Tax cuts always help the poor and middle class because it creates a rising tide for everyone.
There is not a single predictable outcome that flows from either tax cuts or tax hikes. Just because taxes are cut doesn’t automatically run any money through the fingers of the poor.
 
There is not a single predictable outcome that flows from either tax cuts or tax hikes. Just because taxes are cut doesn’t automatically run any money through the fingers of the poor.
Yes, there is. Lowering taxes grows the tax base as it gets capital flowing.
 
Yes, there is. Lowering taxes grows the tax base as it gets capital flowing.
That is not a necessary result. There is certainly not evidence that tax cuts always help the poor, let alone literally everyone.
 
Non-Catholic hospitals also do this.

But in today’s brave world, it’s soo fun and cool and like sooo righteous to attack anyone who makes evil profit.
 
I think that people forget that in order to do works of charity, you have to have a base of money/resources to work from. If you spend the principle, you no longer have the ability to do anything. Plus, if you can grow the principle, you can do more in the future.

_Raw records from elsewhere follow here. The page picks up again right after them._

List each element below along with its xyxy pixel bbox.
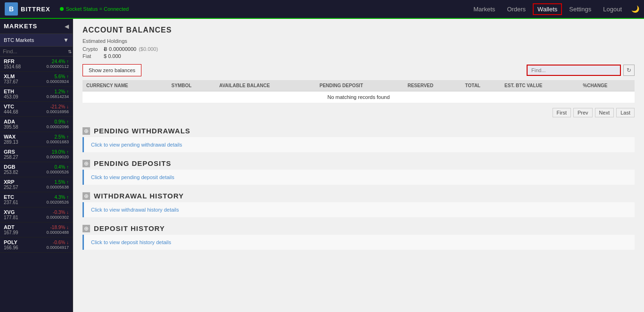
status-dot [60,7,64,11]
coin-pct-change: 24.4% ↑ [46,59,69,64]
pending-deposits-expand-icon[interactable]: ⊕ [83,160,90,167]
coin-info: ADA 395.58 [4,119,18,130]
coin-btc-value: 0.00000302 [46,215,69,220]
deposit-history-header: ⊕ DEPOSIT HISTORY [83,224,635,232]
deposit-history-expand-icon[interactable]: ⊕ [83,225,90,232]
nav-settings[interactable]: Settings [564,3,596,15]
coin-pct-change: -21.2% ↓ [46,104,69,109]
sidebar-coin-row[interactable]: WAX 289.13 2.5% ↑ 0.00001683 [0,132,73,147]
coin-change: 4.3% ↑ 0.00208526 [46,195,69,205]
refresh-button[interactable]: ↻ [623,65,635,76]
find-sidebar-input[interactable] [3,49,68,54]
pending-deposits-header: ⊕ PENDING DEPOSITS [83,159,635,167]
col-est-btc-value: EST. BTC VALUE [501,80,579,91]
coin-pct-change: 1.5% ↑ [46,180,69,185]
withdrawal-history-content[interactable]: Click to view withdrawal history details [83,202,635,217]
nav-markets[interactable]: Markets [469,3,500,15]
col-reserved: RESERVED [404,80,461,91]
sidebar-coin-row[interactable]: ETH 453.09 1.2% ↑ 0.06814234 [0,87,73,102]
coin-pct-change: 2.5% ↑ [46,134,69,140]
last-page-button[interactable]: Last [616,108,635,117]
sidebar-coin-row[interactable]: XLM 737.67 5.6% ↑ 0.00003924 [0,72,73,87]
sidebar-coin-row[interactable]: ADT 167.99 -18.9% ↓ 0.00000488 [0,222,73,238]
find-balance-input[interactable] [531,67,616,73]
pending-withdrawals-click-text: Click to view pending withdrawal details [91,142,182,148]
coin-info: XVG 177.81 [4,209,18,220]
pending-deposits-title: PENDING DEPOSITS [94,159,171,167]
balances-table-body: No matching records found [83,91,635,103]
coin-btc-value: 0.00002096 [46,124,69,129]
coin-pct-change: 0.9% ↑ [46,119,69,124]
pending-withdrawals-content[interactable]: Click to view pending withdrawal details [83,137,635,152]
coin-btc-value: 0.00004917 [46,245,69,250]
coin-btc-value: 0.00000112 [46,64,69,69]
sidebar-coin-row[interactable]: POLY 166.96 -0.6% ↓ 0.00004917 [0,238,73,253]
nav-wallets[interactable]: Wallets [533,3,562,15]
coin-name: POLY [4,239,18,245]
sidebar-coin-row[interactable]: XVG 177.81 -0.3% ↓ 0.00000302 [0,207,73,222]
show-zero-balances-button[interactable]: Show zero balances [83,64,141,76]
coin-name: VTC [4,104,18,109]
collapse-sidebar-button[interactable]: ◀ [65,23,69,30]
sidebar-coin-row[interactable]: VTC 444.68 -21.2% ↓ 0.00016956 [0,102,73,117]
coin-btc-value: 0.00001683 [46,140,69,144]
estimated-holdings: Estimated Holdings Crypto Ƀ 0.00000000 (… [83,38,635,59]
coin-change: 0.4% ↑ 0.00000526 [46,164,69,174]
coin-change: 1.2% ↑ 0.06814234 [46,89,69,99]
balances-table-header: CURRENCY NAME SYMBOL AVAILABLE BALANCE P… [83,80,635,91]
find-sidebar-container: ⇅ [0,47,73,57]
fiat-amount: $ 0.000 [104,53,121,59]
deposit-history-content[interactable]: Click to view deposit history details [83,235,635,250]
coin-change: 24.4% ↑ 0.00000112 [46,59,69,69]
coin-name: ETH [4,89,18,94]
btc-markets-select[interactable]: BTC Markets ▼ [0,34,73,47]
socket-status: Socket Status = Connected [60,6,469,12]
pending-deposits-content[interactable]: Click to view pending deposit details [83,170,635,185]
coin-change: 2.5% ↑ 0.00001683 [46,134,69,144]
coin-name: ETC [4,194,18,200]
account-balances-section: ACCOUNT BALANCES Estimated Holdings Cryp… [83,26,635,117]
coin-pct-change: 0.4% ↑ [46,164,69,170]
coin-btc-value: 0.06814234 [46,94,69,99]
top-navigation: B BITTREX Socket Status = Connected Mark… [0,0,644,19]
crypto-usd: ($0.000) [139,46,158,52]
coin-name: ADT [4,224,18,230]
coin-price: 737.67 [4,79,18,84]
coin-btc-value: 0.00000526 [46,170,69,174]
sidebar-coin-row[interactable]: ADA 395.58 0.9% ↑ 0.00002096 [0,117,73,132]
logo-icon: B [5,2,18,16]
theme-icon[interactable]: 🌙 [631,5,639,13]
pending-withdrawals-header: ⊕ PENDING WITHDRAWALS [83,127,635,135]
sidebar: MARKETS ◀ BTC Markets ▼ ⇅ RFR 1514.68 24… [0,19,73,312]
account-balances-title: ACCOUNT BALANCES [83,26,635,34]
coin-info: GRS 258.27 [4,149,18,160]
first-page-button[interactable]: First [553,108,571,117]
withdrawal-history-expand-icon[interactable]: ⊕ [83,192,90,200]
sidebar-coin-row[interactable]: DGB 253.82 0.4% ↑ 0.00000526 [0,162,73,177]
nav-orders[interactable]: Orders [502,3,530,15]
coin-btc-value: 0.00003924 [46,79,69,84]
sidebar-coin-row[interactable]: RFR 1514.68 24.4% ↑ 0.00000112 [0,57,73,72]
deposit-history-section: ⊕ DEPOSIT HISTORY Click to view deposit … [83,224,635,250]
sidebar-coin-row[interactable]: ETC 237.61 4.3% ↑ 0.00208526 [0,192,73,207]
content-area: ACCOUNT BALANCES Estimated Holdings Cryp… [73,19,644,312]
withdrawal-history-header: ⊕ WITHDRAWAL HISTORY [83,192,635,200]
coin-price: 289.13 [4,140,18,145]
nav-logout[interactable]: Logout [598,3,627,15]
sidebar-coin-row[interactable]: GRS 258.27 19.0% ↑ 0.00009020 [0,147,73,162]
coin-change: 0.9% ↑ 0.00002096 [46,119,69,129]
dropdown-arrow-icon: ▼ [63,37,69,43]
estimated-holdings-label: Estimated Holdings [83,38,635,44]
btc-markets-label: BTC Markets [4,37,34,43]
coin-price: 1514.68 [4,64,21,69]
crypto-amount: Ƀ 0.00000000 [104,46,136,52]
coin-price: 258.27 [4,155,18,160]
coin-btc-value: 0.00208526 [46,200,69,205]
pending-withdrawals-expand-icon[interactable]: ⊕ [83,127,90,135]
coin-list: RFR 1514.68 24.4% ↑ 0.00000112 XLM 737.6… [0,57,73,253]
sidebar-coin-row[interactable]: XRP 252.57 1.5% ↑ 0.00005638 [0,177,73,192]
balances-toolbar: Show zero balances ↻ [83,64,635,76]
next-page-button[interactable]: Next [595,108,614,117]
prev-page-button[interactable]: Prev [573,108,593,117]
sort-icon[interactable]: ⇅ [68,49,72,54]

Let’s say you have $1M and you have it invested at an average return of 10%/year. First year, that gives you $100,000.00 in returns. You can use all $100,000.00 of that for charity, but the principle doesn’t grow, and you lose the principle at the rate of inflation per year (for this example will just assume 2.5%). You can use $50,000.00 of that for charity and reinvest the other $50,000.00. That means at the end of the year you come out ahead of inflation by $25,000.00, which leaves room for growth for future endeavors.

If you spend all $1M at once, well, umm… then next year you can’t do anything.
 
Recently I posed this question on Facebook: Do you object against Catholicism and, if you do, then why?

Someone responded and is as follows: Yes I object, the Vatican has enough stored wealth to end poverty and hunger and they do nothing.

Should I reply, and how would I respond if so?
Where is such wealth to end poverty? As can be seen from the statistics given by John Allen in this 2011 article, one single American univeristy, the University of Notre Dame, has far more wealth than the Vatican for its operating budget annually and in their endowement:
The annual operating budget of the Vatican City State is $270 million, he said, comparing that with the annual operating budget of the University of Notre Dame in South Bend, Ind., which is $1.2 billion. The Catholic Church in the United States collects $200 million a week, almost enough to fund the Vatican for a year, he said.
As for the buildings, real estate and money in the patrimony of the Holy See, Allen said it amounts to an endowment of $1 billion. The endowment of Notre Dame is $30 billion and that of Harvard University is $100 billion.

The Holy See’s financial means are “not as endless as people imagine,” he said.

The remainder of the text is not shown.